Music Teachers

Music teachers help students learn to read music, develop their voices, breathe correctly, and hold and play their instruments properly. As their students master the techniques of their art, teachers guide them through more and more difficult pieces of music. Music teachers often organize recitals or concerts that feature their students. These recitals allow family and friends to hear how well the students are progressing and help students get performing experience.

Elementary school music teachers teach basic music concepts and simple instruments to students, gradually adding more advanced topics or instrument instruction. They teach introductory lessons in music reading, music appreciation, and vocal and instrumental music. They may organize musical programs for pageants, plays, and other school events.

Secondary school music teachers teach music history, music appreciation, music theory, and other music-related courses to students in group and/or one-on-one lessons. They also teach students how to play percussion, wind, and string instruments. They direct in-school glee clubs, concert choirs, choral groups, marching bands, or orchestras. Since music is usually an elective at the high school level, music teachers often work with students who have some musical knowledge or ability.

College and university music teachers are also frequently performers or composers. They divide their time between group and individual instruction and may teach several music subjects, such as music appreciation and music history, arrangement, composition, conducting, theory, and pedagogy (the teaching of music). They use lectures, quizzes and tests, listening exercises in a musical laboratory, and performance before a jury (a group of faculty music teachers) to educate and assess the abilities of their students.

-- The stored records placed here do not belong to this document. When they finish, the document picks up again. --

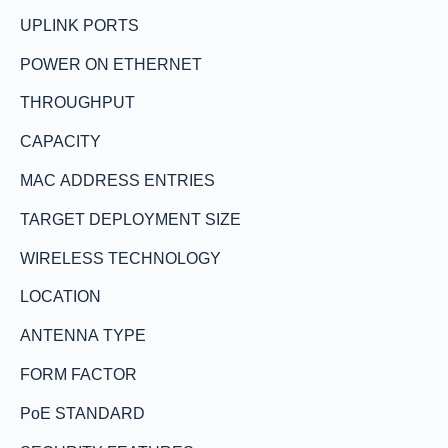
UPLINK PORTS
POWER ON ETHERNET
THROUGHPUT
CAPACITY
MAC ADDRESS ENTRIES
TARGET DEPLOYMENT SIZE
WIRELESS TECHNOLOGY
LOCATION
ANTENNA TYPE
FORM FACTOR
PoE STANDARD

Private music teachers, also known as studio music teachers, may teach children who are just beginning to play or sing, teens who hope to make music their career, or adults who are interested in music lessons for their own enjoyment. They teach these students in a studio, in their homes, or at their students' homes. Private music teachers who teach music to very young children are sometimes known as early childhood music educators.

In addition to teaching students, music teachers also perform administrative tasks, such as assessing and grading the performance of their students, keeping attendance records, ordering supplies, storing and maintaining musical instruments and other classroom materials, and meeting with parents to discuss the performance of their children. They also plan classroom lessons based on local or state requirements and the National Standards for Music Education.

To earn extra income, music teachers may also direct school musicals or community choirs or other musical groups, work in community theater, or perform as musicians or singers. Some music teachers also work as freelance music writers, composers and arrangers, and in other music-related professions.